Ridge regression: show that even if \(X^TX\) is singular (not invertible), the matrix \(A = (X^TX + \lambda I)\), where \(\lambda > 0\), is invertible using the singular value decomposition. Hint: \(I = VV^T\).

Exercise 3

Ridge regression: show that when \(X^TX\) is of full rank, \(Var(\hat{\beta}_{ridge}) \leq Var(\hat{\beta}_{OLS})\) using the SVD. Hint: it suffices to show that the matrix difference \(Var(\hat{\beta}_{OLS}) - Var(\hat{\beta}_{ridge})\) is positive semi-definite.

Exercise 4

Explain, in your own words, why it may be problematic to not standardize each predictor variable before performing ridge regression.

Exercise 5

Explain in words, math, or a combination of both why the row sums of the hat matrix formed from X1 (as defined below) are guaranteed to sum to 1 while the rows of the hat matrix formed by X2 are not. Additionally, validate this empirically using the matrices provided by the code below.

set.seed(221)
n = 10
intercept = rep(1, n)
x1 = runif(n)
x2 = runif(n)
X1 = cbind(intercept, x1, x2)
X2 = cbind(x1, x2)

Applied problems

The applied exercises are focused on applying the concepts to analyze data.

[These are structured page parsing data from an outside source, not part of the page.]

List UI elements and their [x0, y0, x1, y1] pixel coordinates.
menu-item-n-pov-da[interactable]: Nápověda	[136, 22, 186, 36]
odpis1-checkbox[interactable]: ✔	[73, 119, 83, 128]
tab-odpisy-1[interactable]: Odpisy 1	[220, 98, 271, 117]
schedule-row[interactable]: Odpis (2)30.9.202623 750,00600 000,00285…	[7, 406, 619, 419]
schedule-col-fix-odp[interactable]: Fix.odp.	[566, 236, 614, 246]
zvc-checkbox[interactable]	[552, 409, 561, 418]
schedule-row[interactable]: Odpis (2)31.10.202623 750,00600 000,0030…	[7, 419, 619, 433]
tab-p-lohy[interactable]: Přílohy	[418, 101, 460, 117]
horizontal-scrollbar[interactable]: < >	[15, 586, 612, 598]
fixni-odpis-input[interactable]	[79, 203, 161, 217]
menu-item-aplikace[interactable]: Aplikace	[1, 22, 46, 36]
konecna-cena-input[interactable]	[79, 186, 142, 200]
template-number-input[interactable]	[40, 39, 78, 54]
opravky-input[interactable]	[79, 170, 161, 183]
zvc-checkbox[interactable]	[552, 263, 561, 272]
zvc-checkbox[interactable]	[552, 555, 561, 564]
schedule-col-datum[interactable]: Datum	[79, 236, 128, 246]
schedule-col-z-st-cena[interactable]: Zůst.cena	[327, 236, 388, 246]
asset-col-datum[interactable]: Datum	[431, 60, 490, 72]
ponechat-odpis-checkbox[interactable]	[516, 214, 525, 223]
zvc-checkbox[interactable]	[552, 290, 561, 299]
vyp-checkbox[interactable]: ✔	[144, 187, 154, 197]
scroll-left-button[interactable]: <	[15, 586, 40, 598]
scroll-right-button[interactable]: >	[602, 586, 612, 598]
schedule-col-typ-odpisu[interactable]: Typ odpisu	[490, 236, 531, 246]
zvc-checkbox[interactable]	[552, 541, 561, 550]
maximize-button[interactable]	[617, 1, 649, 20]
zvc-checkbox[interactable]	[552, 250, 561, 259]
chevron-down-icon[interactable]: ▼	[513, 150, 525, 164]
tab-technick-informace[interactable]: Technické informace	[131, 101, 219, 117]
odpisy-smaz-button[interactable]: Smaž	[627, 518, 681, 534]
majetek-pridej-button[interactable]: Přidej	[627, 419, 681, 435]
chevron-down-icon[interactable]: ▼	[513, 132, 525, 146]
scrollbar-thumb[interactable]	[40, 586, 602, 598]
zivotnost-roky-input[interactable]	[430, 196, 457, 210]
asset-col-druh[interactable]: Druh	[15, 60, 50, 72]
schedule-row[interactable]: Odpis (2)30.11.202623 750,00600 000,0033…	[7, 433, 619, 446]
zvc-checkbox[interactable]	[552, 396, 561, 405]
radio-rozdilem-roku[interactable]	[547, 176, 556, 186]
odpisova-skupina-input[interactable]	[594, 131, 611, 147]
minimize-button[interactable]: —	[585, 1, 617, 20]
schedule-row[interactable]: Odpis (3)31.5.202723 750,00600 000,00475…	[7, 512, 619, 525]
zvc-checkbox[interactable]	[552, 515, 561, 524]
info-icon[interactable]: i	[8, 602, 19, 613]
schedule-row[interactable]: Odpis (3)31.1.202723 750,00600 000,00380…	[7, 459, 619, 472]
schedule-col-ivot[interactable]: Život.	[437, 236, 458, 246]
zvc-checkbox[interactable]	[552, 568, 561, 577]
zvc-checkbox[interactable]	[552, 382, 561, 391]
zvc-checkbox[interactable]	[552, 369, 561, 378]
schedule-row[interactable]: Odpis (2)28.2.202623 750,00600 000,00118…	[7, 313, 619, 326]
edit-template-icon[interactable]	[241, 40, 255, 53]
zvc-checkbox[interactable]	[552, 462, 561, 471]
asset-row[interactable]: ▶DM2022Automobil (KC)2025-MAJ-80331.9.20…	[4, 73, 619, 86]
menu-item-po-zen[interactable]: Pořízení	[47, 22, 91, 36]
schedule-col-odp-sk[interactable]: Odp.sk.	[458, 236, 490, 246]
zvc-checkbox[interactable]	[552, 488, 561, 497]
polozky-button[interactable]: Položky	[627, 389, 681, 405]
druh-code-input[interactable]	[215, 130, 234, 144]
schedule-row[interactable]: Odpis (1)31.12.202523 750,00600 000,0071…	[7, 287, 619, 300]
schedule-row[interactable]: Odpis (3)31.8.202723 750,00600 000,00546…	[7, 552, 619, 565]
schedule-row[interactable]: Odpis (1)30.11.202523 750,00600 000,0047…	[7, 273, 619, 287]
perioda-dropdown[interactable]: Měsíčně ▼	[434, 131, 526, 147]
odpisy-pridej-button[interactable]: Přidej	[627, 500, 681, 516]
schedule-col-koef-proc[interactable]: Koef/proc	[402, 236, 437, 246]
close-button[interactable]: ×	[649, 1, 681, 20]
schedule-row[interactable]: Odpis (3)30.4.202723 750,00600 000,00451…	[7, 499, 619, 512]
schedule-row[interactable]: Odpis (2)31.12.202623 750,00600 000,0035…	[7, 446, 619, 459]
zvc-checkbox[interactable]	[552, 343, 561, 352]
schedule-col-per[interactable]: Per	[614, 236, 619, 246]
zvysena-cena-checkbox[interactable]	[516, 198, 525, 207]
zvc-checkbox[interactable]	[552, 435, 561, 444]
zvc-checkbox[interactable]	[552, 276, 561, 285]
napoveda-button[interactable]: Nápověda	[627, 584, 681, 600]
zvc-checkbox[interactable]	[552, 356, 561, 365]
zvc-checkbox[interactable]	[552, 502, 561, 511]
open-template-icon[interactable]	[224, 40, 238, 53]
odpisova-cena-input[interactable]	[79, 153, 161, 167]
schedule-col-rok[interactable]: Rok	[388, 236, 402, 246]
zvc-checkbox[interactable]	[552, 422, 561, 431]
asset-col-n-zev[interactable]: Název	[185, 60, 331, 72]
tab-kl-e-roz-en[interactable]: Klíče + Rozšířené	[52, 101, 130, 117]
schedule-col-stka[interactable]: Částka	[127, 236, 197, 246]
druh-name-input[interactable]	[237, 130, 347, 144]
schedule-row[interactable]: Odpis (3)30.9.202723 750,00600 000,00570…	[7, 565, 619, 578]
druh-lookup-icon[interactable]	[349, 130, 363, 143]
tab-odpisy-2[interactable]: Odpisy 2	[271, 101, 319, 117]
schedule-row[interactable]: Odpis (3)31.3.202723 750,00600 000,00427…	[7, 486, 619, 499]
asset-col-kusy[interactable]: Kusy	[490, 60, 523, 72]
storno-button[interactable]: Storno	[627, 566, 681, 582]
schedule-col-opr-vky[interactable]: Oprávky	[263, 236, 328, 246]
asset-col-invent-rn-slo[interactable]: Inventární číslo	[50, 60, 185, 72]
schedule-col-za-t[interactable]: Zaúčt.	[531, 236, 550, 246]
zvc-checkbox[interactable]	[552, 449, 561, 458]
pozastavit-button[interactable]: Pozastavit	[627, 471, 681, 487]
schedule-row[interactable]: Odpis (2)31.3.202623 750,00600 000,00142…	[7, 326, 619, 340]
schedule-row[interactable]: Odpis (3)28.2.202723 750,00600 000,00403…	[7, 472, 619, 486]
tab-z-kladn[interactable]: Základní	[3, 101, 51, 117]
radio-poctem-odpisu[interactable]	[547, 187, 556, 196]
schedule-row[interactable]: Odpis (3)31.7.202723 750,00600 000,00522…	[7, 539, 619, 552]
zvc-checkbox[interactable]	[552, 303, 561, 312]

All work for the applied exercises must be typed in your Quarto document following a reproducible workflow.

Write all narrative using complete sentences and include informative axis labels / titles on visualizations.

Exercise 6

Use the hat matrix formed by X1 in exercise 5. Verify that the hat matrix \(H = UU^T\) as in exercise 1(c). Hint: use all.equal(H, U %*% t(U)) to avoid floating point rounding issues. Verify empirically that the columns of \(U\) are indeed orthonormal. The function svd() will compute the SVD in R. Use ?svd to read more.

Data: 2000 U.S. Presidential Election

We will examine data about the 2000 U.S. presidential election between George W. Bush and Al Gore. It was one of the closest elections in history that ultimately came down to the state of Florida. One county in particular, Palm Beach County, was at the center of the controversy due to the design of their ballots - the infamous butterfly ballots. It is believed that many people who intended to vote for Al Gore accidentally voted for Pat Buchanan due to how the spots to mark the candidate were arranged next to the names.

The variables in the data are

County: County name
Bush2000: Number of votes for George W. Bush
Buchanan2000: Number of votes for Pat Buchanan

The data are available in the file florida-votes-2000.csv in the data folder of your repo.

Exercise 7

The goal is to fit a model that uses the number of votes for Bush to predict the number of votes for Buchanan. Using this model, we’ll investigate whether the data support the claim that votes for Gore may have accidentally gone to Buchanan.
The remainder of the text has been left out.